1.  On a dark street, a man draws a knife and demands my money for drugs.

2.  Instead of demanding my money for drugs, he demands it for the Church.

3.  Instead of being alone, he is with a bishop of the Church who acts as bagman.

4.  Instead of drawing a knife, he produces a policeman who says I must do as he says.

5.  Instead of meeting me on the street, he mails me his demand as an official agent of the government.

If the first is theft, it is difficult to see why the other four are not also theft.  Expropriation is wrong not because its causes are wrong, but because it is a violation of the Commandment, Thou shalt not steal -- even if you think you can use the money better than your victim can.

But how, one may ask, can government steal?  We live in a republic; aren't we therefore just taking from ourselves?  No, not even in a republic are the rulers identical with the ruled, nor for that matter are the ruled identical with each other; if we were just taking from ourselves, there would be no need for the taking to be enforced.

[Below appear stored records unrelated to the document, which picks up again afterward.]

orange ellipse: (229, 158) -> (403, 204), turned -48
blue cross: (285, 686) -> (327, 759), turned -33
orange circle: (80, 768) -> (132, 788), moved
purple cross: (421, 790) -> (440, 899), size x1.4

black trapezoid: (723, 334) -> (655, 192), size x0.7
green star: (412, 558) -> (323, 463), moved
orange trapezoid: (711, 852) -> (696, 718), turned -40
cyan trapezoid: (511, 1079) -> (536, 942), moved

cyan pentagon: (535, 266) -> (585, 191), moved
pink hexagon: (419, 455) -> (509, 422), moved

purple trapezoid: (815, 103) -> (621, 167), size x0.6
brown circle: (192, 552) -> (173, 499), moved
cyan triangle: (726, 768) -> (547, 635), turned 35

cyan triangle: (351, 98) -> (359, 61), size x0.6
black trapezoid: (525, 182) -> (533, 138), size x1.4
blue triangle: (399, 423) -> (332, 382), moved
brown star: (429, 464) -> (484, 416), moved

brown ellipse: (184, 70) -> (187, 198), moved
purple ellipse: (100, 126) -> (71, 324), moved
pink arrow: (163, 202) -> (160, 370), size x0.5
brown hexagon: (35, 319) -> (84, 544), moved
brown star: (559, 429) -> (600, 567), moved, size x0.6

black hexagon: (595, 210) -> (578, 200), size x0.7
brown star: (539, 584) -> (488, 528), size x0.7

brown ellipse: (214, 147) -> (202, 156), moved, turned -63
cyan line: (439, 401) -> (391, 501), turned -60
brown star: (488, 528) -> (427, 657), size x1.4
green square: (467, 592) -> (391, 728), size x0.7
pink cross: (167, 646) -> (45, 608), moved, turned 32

Then is all taxation theft?  A lot of people on both left and right think so -- anarcho-capitalists, anarcho-communists, libertarians, voluntarists, and others -- but no.  Government may certainly collect taxes for the support of its proper work.  The key is to identify its proper work.  That work is not the support of all good causes or the doing of all good deeds, because each of the other forms of association in society has its own proper work, which ought not be taken away.  Families have work that no one else can do.  So do churches and synagogues.  So do neighborhoods.  So do protective associations for working people, farmers, and businessmen.  I don’t say that such associations can never desecrate their own work, as when teachers enforce ideological purity instead of teaching, or lobby legislators to increase public education budgets which are already filled with lard.  I only say that they have their own work.

This establishes a strong presumption against most of the things into which government likes to stick its fingers.  Let the other associations confine themselves to doing what only they can do.  Let government confine itself to what only it can do, chiefly by upholding public justice.

But if government were to end its subsidy of good causes, wouldn't these good causes suffer?  Not necessarily; they might even thrive.  As Marvin Olasky has shown in one of my favorite books, The Tragedy of American Compassion, government subsidy itself can make good causes suffer.  One reason is that in taking money by force, one weakens both the means and the motive for people to give freely.  Not only that, but government usually distorts good causes in the act of absorbing them.

But what if the causes did depend on the proceeds of theft?  Should we do evil, that good may come?  There is no such thing as a tame injustice which will do only what we want it to, going quietly back into its bottle when we have finished with it.  Sin is no more like that than holiness is.  In politics, no less than in private life, it ramifies.